Latin : lecture analytique de l'Enéide, chant IV, vers 1-24 et 28-29




Lecture analytique : Enéide, chant IV, vers 1-24 et 28-29


Introduction : Virgile, est né en 70 av. J.-C. à Andes. Il a étudié les littératures grecque et latine, la philosophie, la rhétorique, dans les villes de Crémone, de Milan, de Rome et de Naples. Il était protégé par l’homme d’Etat, Mécène, et donc  n’avait ainsi aucun souci financier et a pu se consacrer entièrement à l'écriture et à l'étude. Il est notamment écrit les Bucoliques, les Géorgiques et l’Eneide.
Dans ce dernier, qui est c’est une œuvre inachevé, écrit en hexamètre dactylique) (10 000 vers divisé en 12 chants), Virgile raconte la fuite d’Enée, fils d’Anchise et Venus, avec son fils Ascagne pour aller fonder une nouvelle ville sur de nouvelles terres. Après avoir perdu son navire, il est obligé de rester à Carthage où la reine Didon règne.
Dans l’extrait étudié du chant 4, Didon reconnait les sentiments qu’elle a envers Enée.
En quoi Didon apparait-elle dès le début du chant IV comme une héroïne de tragédie ?
Pour répondre à cette question, deux parties, le récit introductif à l’aveu, puis la tirade de Didon.

I.                    Le récit Introductif

a)     Champs lexical de la douleur, de la souffrance physique qui d’ordre morale, spycologique. saucia gravi cura, vulnus alit venis (image du feu, elle va se jeter dans un bucher à la fin du chant IV : elle est déjà prisonnière), caeco ignis, pactore, verbaque, nec placidam quietem.
Une série de terme qui évoque Enée : vir, gentis honor : souffrance lié à l’obsession du héros Enée.
Il y a un paradoxe : elle est libre et veuve et pourtant elle ressent de la souffrance. Gentis honos, viri virtus : la proie d’une passion alors qu’on ne voit pas l’origine de cette souffrance.

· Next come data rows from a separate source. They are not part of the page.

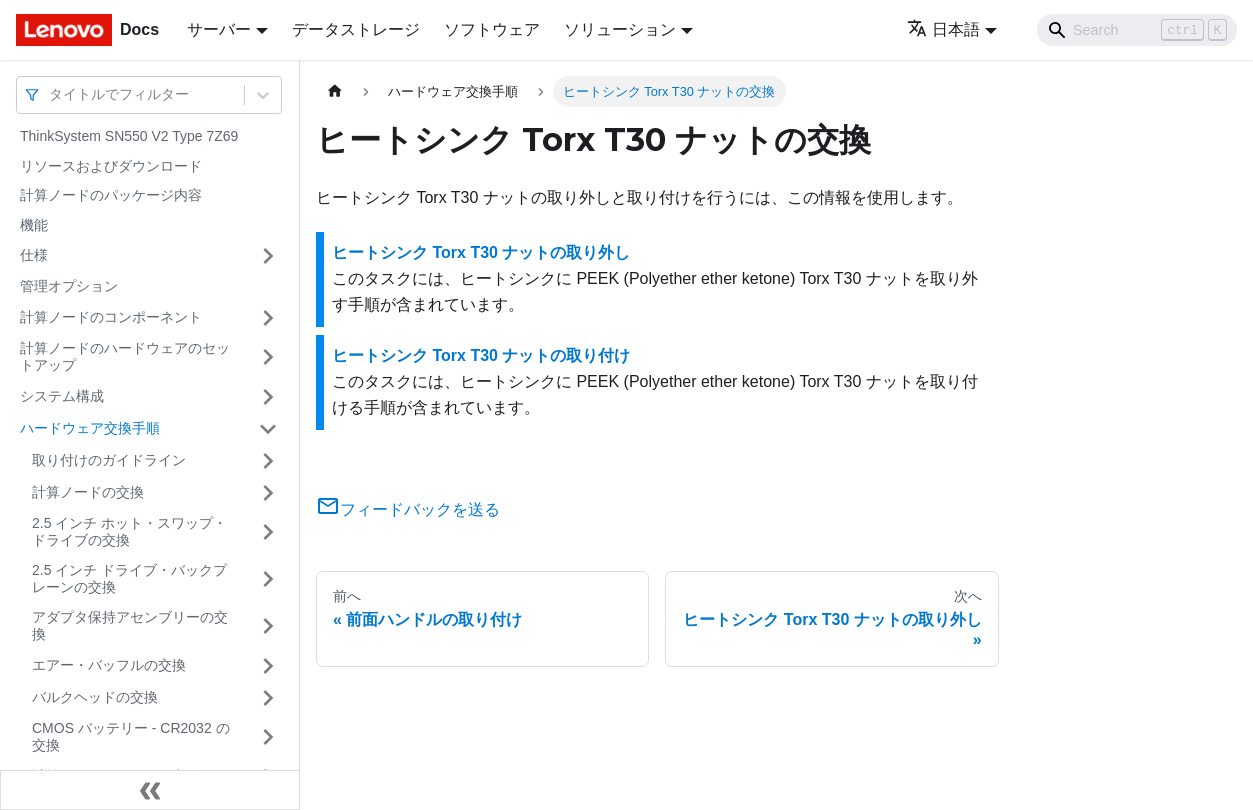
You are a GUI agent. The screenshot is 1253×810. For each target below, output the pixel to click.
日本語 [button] (943, 29)
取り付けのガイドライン (109, 460)
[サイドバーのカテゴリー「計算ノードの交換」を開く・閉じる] (268, 493)
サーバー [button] (219, 29)
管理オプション (69, 286)
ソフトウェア (492, 29)
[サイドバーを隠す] (150, 790)
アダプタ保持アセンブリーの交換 (130, 626)
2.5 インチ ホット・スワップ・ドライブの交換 (129, 532)
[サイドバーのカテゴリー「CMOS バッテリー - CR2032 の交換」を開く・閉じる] (268, 737)
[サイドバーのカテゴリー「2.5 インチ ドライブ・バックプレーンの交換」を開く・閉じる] (268, 579)
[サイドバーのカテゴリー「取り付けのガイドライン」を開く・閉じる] (268, 461)
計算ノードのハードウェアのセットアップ (125, 357)
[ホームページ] (335, 91)
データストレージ (356, 29)
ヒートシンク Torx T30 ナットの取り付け (481, 355)
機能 (34, 225)
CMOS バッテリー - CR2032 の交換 (131, 737)
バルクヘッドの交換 (95, 697)
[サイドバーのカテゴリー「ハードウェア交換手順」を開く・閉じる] (268, 429)
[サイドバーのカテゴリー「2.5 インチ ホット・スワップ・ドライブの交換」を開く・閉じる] (268, 532)
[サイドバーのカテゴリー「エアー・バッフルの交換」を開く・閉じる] (268, 666)
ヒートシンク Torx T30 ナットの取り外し (481, 252)
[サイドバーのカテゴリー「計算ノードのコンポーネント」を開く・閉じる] (268, 318)
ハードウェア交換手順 (90, 428)
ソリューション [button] (620, 29)
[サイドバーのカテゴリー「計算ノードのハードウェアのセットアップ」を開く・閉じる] (268, 357)
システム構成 (62, 396)
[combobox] (51, 94)
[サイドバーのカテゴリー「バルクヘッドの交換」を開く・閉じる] (268, 698)
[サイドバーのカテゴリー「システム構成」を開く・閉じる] (268, 397)
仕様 (34, 255)
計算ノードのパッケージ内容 (111, 195)
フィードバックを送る (408, 509)
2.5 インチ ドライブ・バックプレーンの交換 (129, 579)
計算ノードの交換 (88, 492)
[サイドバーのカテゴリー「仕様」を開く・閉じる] (268, 256)
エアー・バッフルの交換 (109, 665)
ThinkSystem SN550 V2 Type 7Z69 (129, 136)
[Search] (1137, 30)
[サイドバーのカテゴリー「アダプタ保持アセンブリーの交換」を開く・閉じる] (268, 626)
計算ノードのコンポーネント (111, 317)
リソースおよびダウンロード (111, 166)
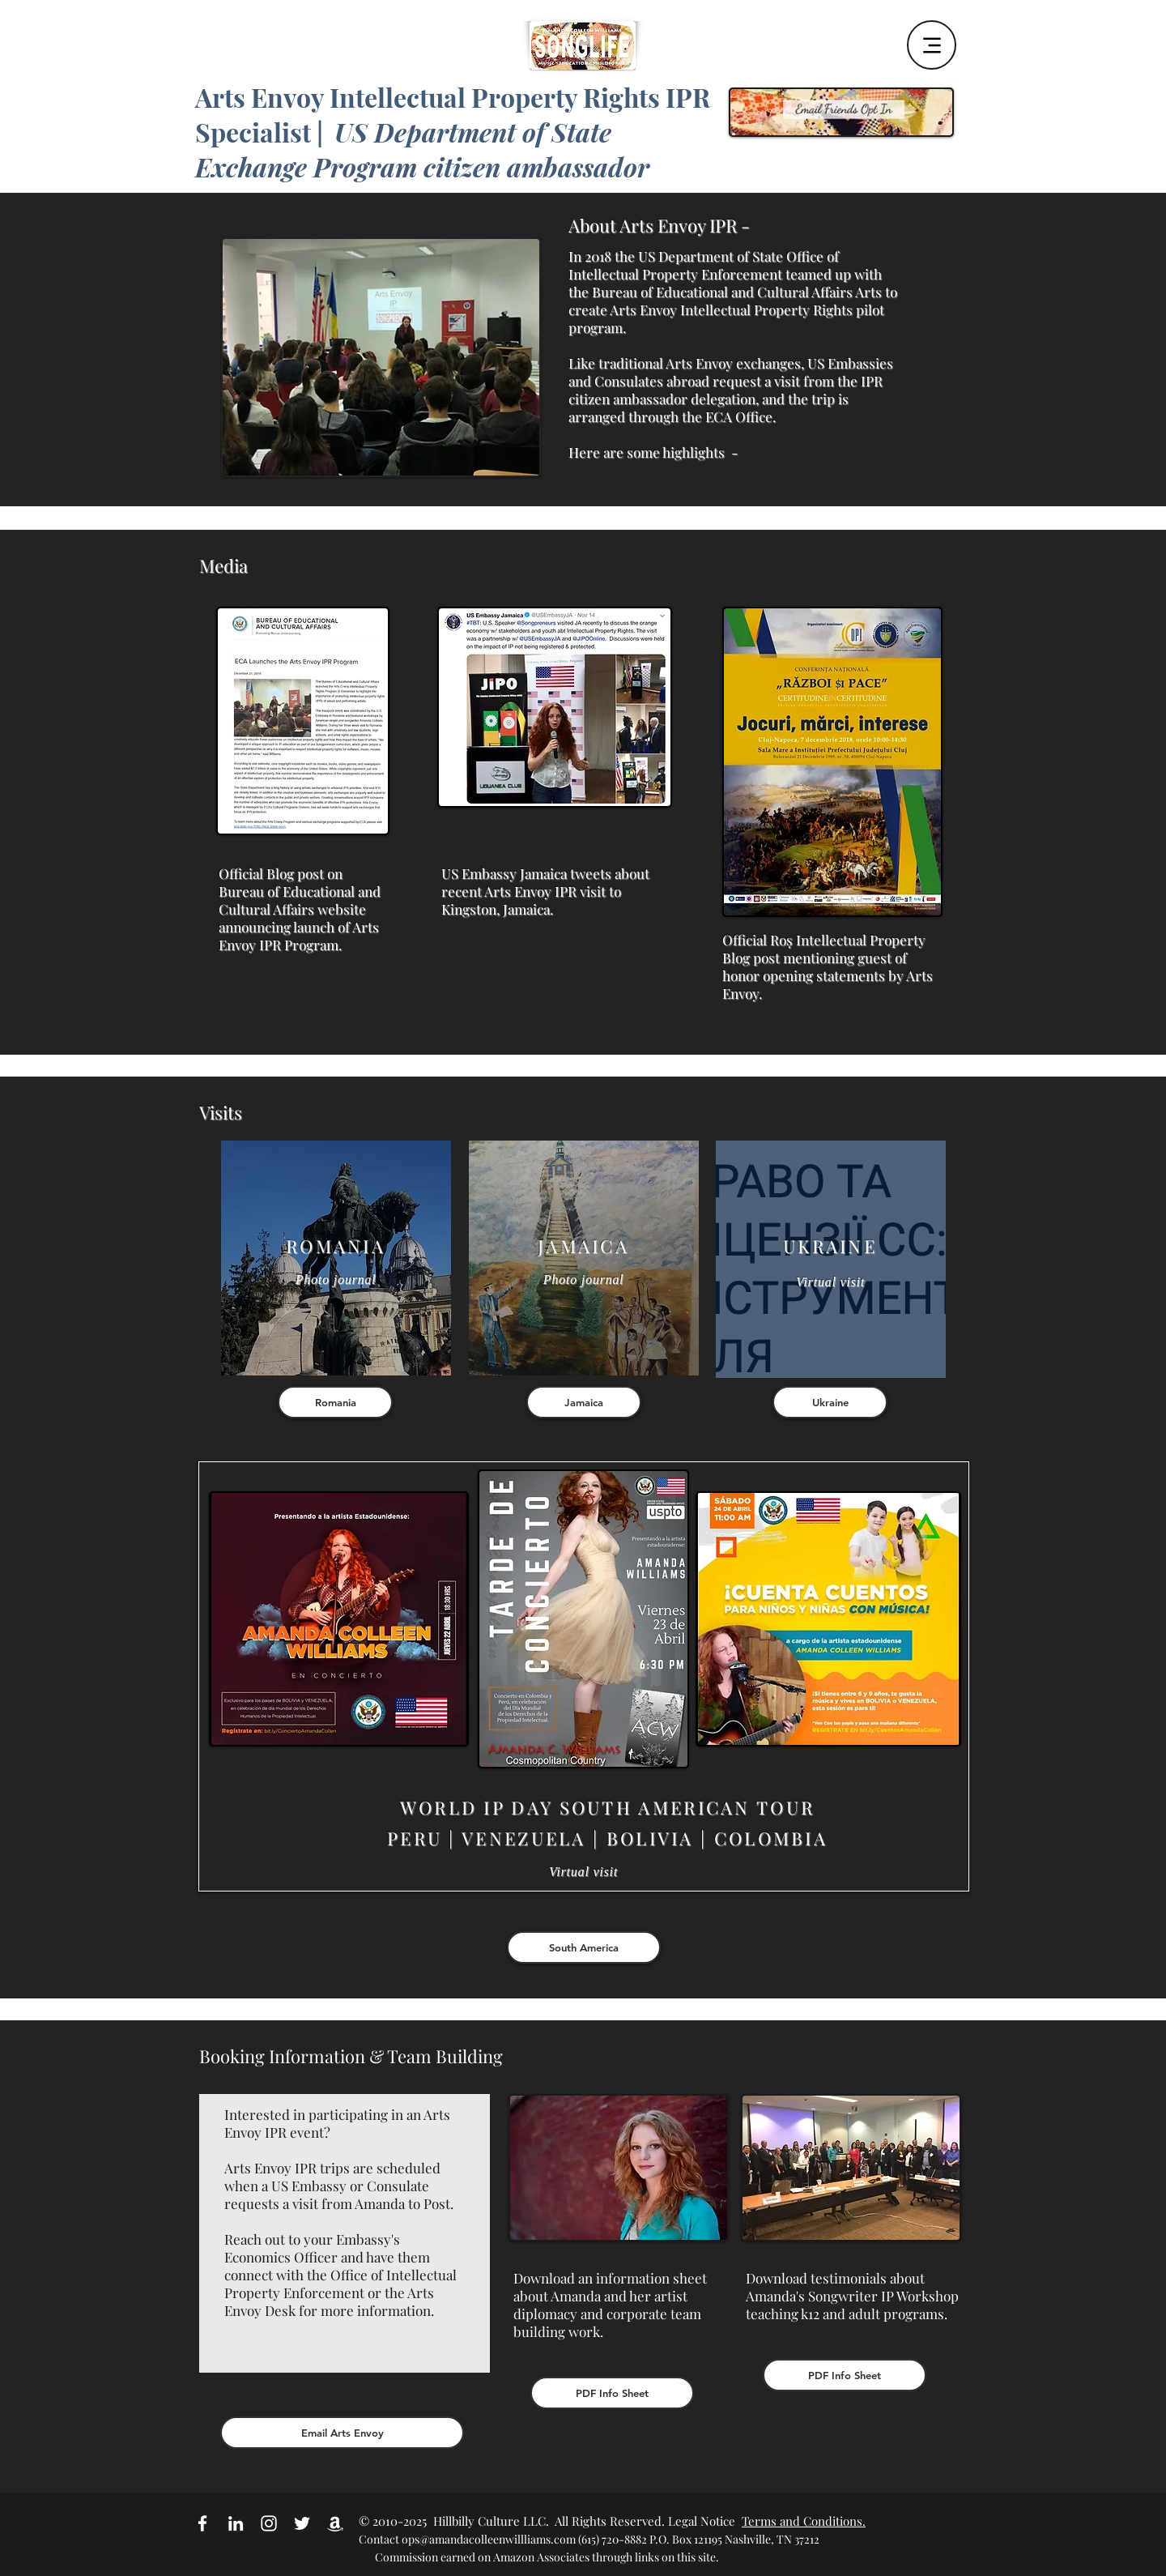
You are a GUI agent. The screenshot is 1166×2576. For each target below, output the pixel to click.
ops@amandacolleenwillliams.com (489, 2539)
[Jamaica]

b)   On quitte le portrait de la Reine, 3 vers ont une fonction de cadre spatio-temporel : elle sert à présenter l’action mais aussi sert de transition (vers charnière), elles sont marqué par une liaison réaliste et poétique umentemque umbram permet au lecteur de se repérer à la scène mais ce réaliste est également ramené dans le texte poétique grâce à Aurora : on remarque la présence d’une personnification de l’aurore qui montre une vision poétique (Épopée dans un univers poétique). Réaliste matériel lié à la présence de Dieu. L’évocation de ce changement de jour va permettre à Virgile le rapport entre Didon et le monde : l’aurore avait dissipé l’ombre quand Didon parle à sa sœur Anne. Il souligne en effet une opposition du Monde avec Dison : elle est coupée du monde, isolée -> personnage tragique qui nous amène à la tirade de Didon.

II.                  La tirade de Didon

Le topo de la tragédie est le dilemme d’un amour impossible. La tirade de Didon peut être divisé en trois parties : des vers 9 à 14, des vers 15 à 23 et des vers 24 à 25 :

a)    des vers 9 à 14 : Il y a un éloge d’Enée avec des propositions exclamatives assez brèves avec un lexique mélioratif quis nobus hic hospes, quem sese ferens ore et une hyperbole forti pectore et armis, genus esse deorum.

b)    des vers 15 à 23 : Introduction du passé, de l’amour et de la fatalité par des si et post (23>). De plus la tentation est présente : potui, un subjonctif qui montre l’irréel du passé, puis solus hic inflexit sensus qui impulit animum labantem, un imparfait, puis Agnosco veteris vestigia flammae au présent : on passe de l’irréel du passé à une possibilité.

c)     des vers 24 à 25 : on a un retournement : inflexit, impulit, elle se sent céder, mais soudain elle s’arrête et revient à la réalité : l’affirmation de la fidélité au passé. On a l’utilisation du mode subjonctif qui marque la volonté forte : abstulit, habeat, servet. On a une certaine immobilité de Didon qui ne veut pas céder au courant de la réalité.

Conclusion : Didon apparait comme une héroïne tragique : on a une héroïne marquée par le destin (dans la tirade : la fatalité = le destin), ce qui la distingue des mortels. L’héroïne, a en elle, une passion exacerbée : une passion violente. Elle sait prendre sur soi : elle est confronté à un amour et à ses devoirs (son honneur) et comme toute héroïne tragique, elle prend conscience que obéir à son devoirs est la meilleurs voie. C’est une reine, appartenant donc à la noblesse avec un langage soutenu (caractéristique des héroïnes tragiques). De plus elle cherche une vérité intérieure avec lucidité (caractéristique des héroïnes tragiques).